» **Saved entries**
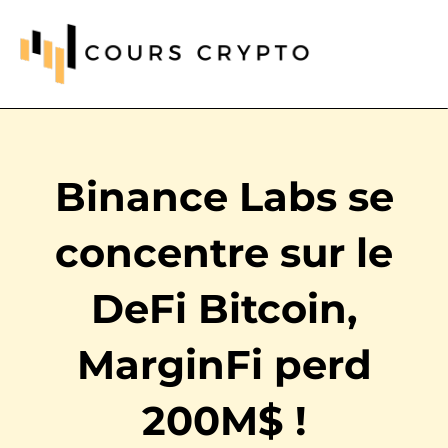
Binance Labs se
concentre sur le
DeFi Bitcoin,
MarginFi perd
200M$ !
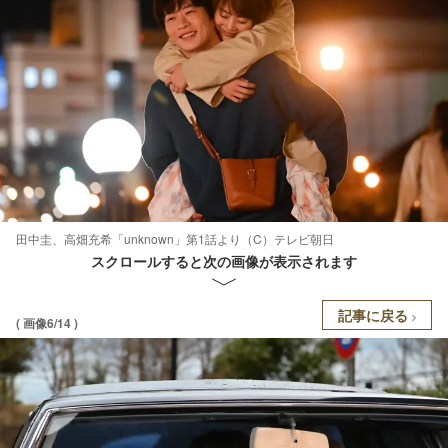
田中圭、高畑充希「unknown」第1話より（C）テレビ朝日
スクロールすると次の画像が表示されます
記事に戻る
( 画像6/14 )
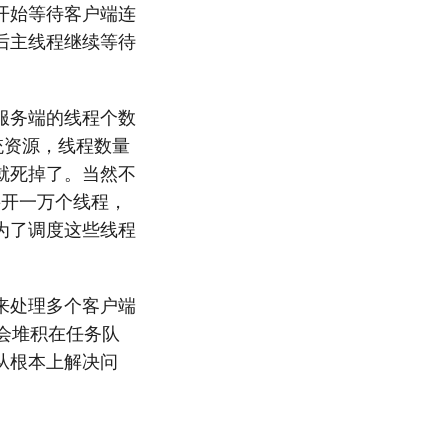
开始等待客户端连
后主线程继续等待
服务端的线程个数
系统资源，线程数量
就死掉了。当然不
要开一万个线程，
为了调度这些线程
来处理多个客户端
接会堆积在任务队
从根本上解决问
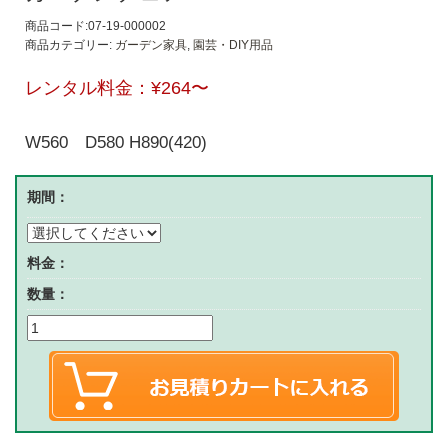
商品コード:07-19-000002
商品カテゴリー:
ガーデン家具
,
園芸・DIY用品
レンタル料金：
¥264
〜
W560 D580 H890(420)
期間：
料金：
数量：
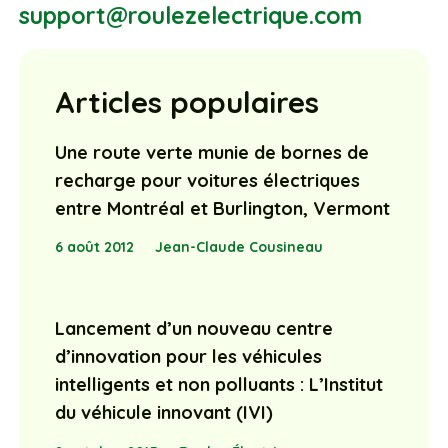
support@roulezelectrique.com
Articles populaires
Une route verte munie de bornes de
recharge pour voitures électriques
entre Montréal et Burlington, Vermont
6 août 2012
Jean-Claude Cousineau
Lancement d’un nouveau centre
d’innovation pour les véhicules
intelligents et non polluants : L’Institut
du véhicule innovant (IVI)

...

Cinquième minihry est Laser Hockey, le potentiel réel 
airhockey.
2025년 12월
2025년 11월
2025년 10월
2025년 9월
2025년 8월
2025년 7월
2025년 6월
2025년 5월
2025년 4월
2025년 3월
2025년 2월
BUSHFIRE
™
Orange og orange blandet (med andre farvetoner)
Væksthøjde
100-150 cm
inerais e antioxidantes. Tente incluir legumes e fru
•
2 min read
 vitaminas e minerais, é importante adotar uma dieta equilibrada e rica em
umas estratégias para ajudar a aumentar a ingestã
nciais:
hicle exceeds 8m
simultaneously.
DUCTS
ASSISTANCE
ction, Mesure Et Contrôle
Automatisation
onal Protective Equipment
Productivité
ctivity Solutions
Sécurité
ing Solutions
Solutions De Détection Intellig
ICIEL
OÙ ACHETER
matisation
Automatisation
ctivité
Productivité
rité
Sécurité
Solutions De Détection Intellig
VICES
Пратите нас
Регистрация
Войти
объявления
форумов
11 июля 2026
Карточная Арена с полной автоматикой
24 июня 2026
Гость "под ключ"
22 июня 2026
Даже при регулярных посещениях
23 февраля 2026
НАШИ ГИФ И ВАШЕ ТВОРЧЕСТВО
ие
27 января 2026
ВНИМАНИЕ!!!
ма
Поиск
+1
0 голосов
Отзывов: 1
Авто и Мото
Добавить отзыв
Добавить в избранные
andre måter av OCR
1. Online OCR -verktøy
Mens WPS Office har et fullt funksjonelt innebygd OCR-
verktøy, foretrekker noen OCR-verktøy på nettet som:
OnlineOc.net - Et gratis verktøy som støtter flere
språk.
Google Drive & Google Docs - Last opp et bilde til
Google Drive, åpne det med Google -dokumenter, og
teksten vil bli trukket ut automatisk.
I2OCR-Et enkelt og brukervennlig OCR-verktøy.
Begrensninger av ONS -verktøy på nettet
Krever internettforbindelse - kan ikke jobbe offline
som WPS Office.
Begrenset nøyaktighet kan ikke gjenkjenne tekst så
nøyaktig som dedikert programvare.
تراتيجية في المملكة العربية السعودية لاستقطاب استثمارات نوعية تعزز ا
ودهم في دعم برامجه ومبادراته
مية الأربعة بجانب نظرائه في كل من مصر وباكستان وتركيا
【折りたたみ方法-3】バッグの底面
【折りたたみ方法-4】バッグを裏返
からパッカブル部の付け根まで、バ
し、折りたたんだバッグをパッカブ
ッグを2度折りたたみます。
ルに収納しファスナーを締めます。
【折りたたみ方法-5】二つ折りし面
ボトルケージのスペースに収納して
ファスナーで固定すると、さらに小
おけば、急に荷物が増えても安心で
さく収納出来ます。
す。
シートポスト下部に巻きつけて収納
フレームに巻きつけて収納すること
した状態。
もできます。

...

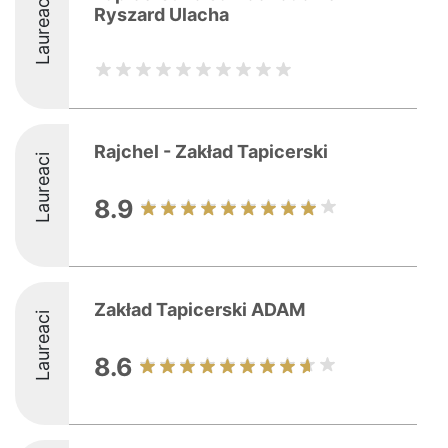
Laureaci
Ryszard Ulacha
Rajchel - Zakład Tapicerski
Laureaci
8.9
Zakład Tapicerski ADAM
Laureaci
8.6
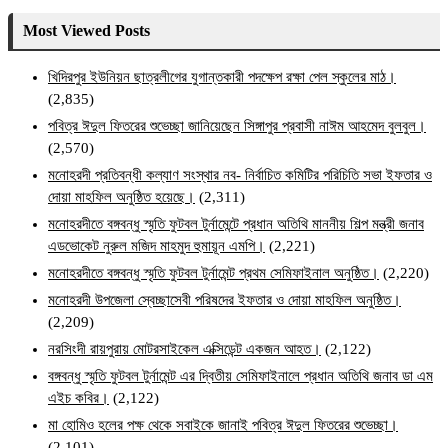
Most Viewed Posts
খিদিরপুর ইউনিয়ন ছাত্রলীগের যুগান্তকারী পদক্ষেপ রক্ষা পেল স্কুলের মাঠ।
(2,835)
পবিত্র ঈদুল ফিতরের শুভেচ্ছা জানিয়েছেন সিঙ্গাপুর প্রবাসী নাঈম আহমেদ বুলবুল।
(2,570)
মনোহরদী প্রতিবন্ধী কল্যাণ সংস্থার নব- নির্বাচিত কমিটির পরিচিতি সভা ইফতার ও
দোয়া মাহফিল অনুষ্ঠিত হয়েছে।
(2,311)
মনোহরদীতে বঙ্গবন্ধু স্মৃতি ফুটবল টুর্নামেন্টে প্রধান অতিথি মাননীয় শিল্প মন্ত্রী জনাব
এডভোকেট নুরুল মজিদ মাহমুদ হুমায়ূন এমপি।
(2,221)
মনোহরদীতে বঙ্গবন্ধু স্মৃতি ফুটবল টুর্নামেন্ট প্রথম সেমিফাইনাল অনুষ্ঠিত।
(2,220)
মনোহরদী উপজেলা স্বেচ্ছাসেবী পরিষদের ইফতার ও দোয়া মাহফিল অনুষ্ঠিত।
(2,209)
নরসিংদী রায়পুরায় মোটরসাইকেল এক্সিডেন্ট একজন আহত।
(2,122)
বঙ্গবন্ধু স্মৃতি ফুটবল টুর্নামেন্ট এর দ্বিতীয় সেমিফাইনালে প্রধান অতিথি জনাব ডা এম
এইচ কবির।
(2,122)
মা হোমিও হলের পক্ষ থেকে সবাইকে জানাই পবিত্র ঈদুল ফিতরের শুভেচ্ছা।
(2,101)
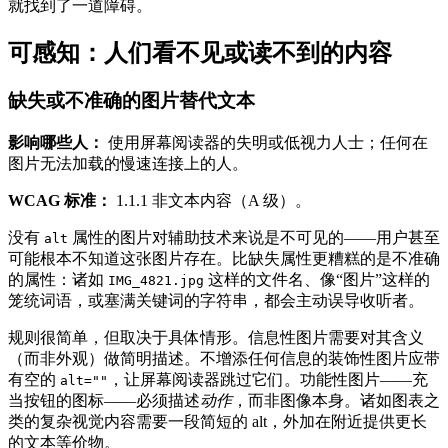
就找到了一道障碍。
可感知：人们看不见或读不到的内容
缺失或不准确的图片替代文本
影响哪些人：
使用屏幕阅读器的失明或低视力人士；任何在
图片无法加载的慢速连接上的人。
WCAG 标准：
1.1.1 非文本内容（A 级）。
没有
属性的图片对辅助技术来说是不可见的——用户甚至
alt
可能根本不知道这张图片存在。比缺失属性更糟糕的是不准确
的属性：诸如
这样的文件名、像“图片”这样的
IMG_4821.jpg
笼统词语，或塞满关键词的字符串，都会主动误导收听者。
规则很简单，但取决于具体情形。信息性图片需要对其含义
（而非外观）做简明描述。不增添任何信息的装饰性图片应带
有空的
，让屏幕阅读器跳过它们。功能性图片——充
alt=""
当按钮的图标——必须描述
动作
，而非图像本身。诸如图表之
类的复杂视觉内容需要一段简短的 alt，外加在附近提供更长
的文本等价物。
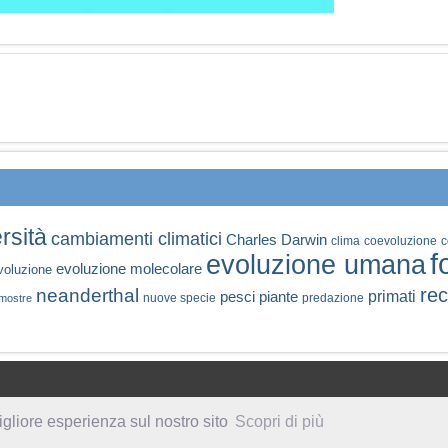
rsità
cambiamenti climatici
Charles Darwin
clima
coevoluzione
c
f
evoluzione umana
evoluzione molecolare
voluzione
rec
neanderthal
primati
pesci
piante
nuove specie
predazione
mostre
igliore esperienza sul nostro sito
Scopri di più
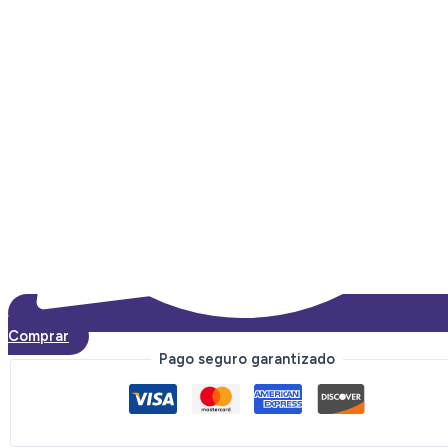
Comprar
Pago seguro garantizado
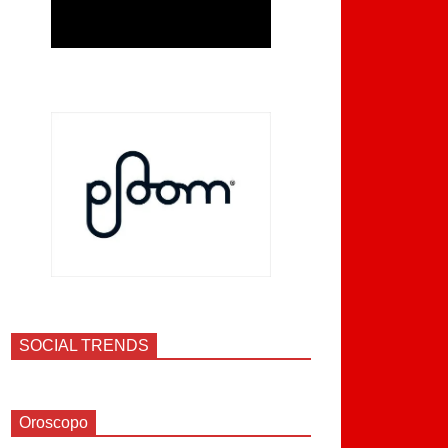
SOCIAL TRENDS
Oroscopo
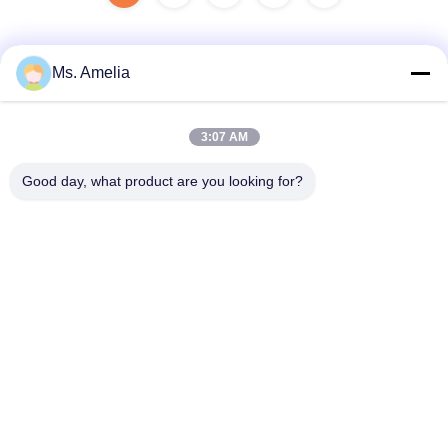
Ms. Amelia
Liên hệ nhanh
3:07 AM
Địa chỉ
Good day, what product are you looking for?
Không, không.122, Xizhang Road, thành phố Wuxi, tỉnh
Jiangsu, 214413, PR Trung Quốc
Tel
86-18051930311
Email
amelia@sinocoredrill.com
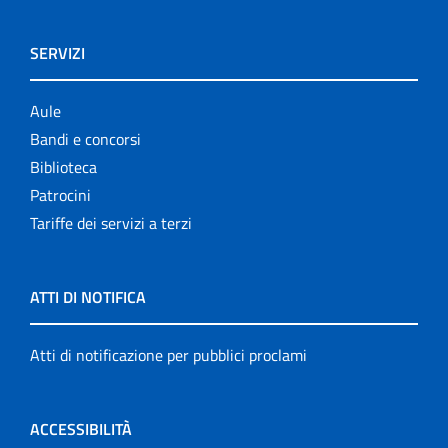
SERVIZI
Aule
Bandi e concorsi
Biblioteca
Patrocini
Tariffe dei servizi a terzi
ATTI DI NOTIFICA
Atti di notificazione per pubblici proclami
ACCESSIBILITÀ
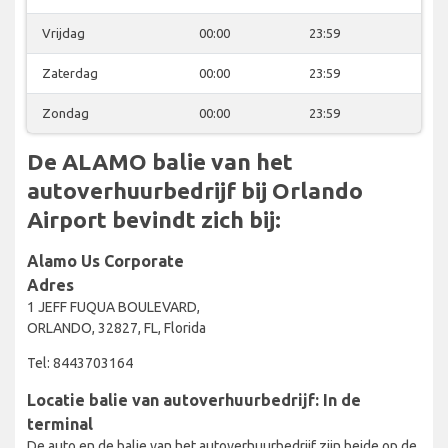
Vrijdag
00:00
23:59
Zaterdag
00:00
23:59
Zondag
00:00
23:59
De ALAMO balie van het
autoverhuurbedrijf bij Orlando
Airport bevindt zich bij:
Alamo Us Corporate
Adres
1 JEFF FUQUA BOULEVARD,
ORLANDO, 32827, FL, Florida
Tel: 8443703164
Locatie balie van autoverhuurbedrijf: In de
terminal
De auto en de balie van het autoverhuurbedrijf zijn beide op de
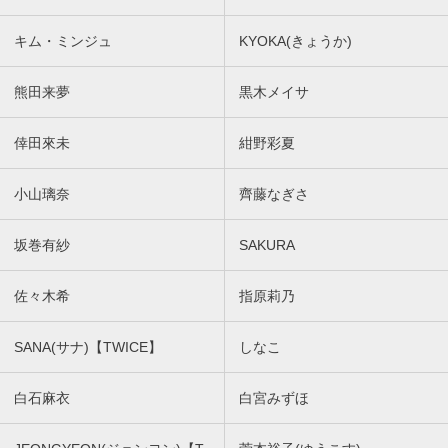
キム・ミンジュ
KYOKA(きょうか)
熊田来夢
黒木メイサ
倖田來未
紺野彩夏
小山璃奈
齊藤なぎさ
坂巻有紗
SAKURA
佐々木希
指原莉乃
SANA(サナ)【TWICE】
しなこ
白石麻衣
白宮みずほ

» **REQUIREMENT**
Reproduce exactly the lines above that run from the one with "বঙ্গবন্ধু স্মৃতি ফুটবল টুর্নামেন্ট এর" to the one with "Pago seguro garantizado", both included, leaving pictures out.

» **WRITTEN RESPONSE**
বঙ্গবন্ধু স্মৃতি ফুটবল টুর্নামেন্ট এর দ্বিতীয় সেমিফাইনালে প্রধান অতিথি জনাব ডা এম
এইচ কবির।
(2,122)
মা হোমিও হলের পক্ষ থেকে সবাইকে জানাই পবিত্র ঈদুল ফিতরের শুভেচ্ছা।
(2,101)
就找到了一道障碍。
可感知：人们看不见或读不到的内容
缺失或不准确的图片替代文本
影响哪些人：
使用屏幕阅读器的失明或低视力人士；任何在
图片无法加载的慢速连接上的人。
WCAG 标准：
1.1.1 非文本内容（A 级）。
没有
属性的图片对辅助技术来说是不可见的——用户甚至
alt
可能根本不知道这张图片存在。比缺失属性更糟糕的是不准确
的属性：诸如
这样的文件名、像“图片”这样的
IMG_4821.jpg
笼统词语，或塞满关键词的字符串，都会主动误导收听者。
规则很简单，但取决于具体情形。信息性图片需要对其含义
（而非外观）做简明描述。不增添任何信息的装饰性图片应带
有空的
，让屏幕阅读器跳过它们。功能性图片——充
alt=""
当按钮的图标——必须描述
动作
，而非图像本身。诸如图表之
类的复杂视觉内容需要一段简短的 alt，外加在附近提供更长
的文本等价物。
rsità
cambiamenti climatici
Charles Darwin
clima
coevoluzione
c
f
evoluzione umana
evoluzione molecolare
voluzione
rec
neanderthal
primati
pesci
piante
nuove specie
predazione
mostre
igliore esperienza sul nostro sito
Scopri di più
Comprar
Pago seguro garantizado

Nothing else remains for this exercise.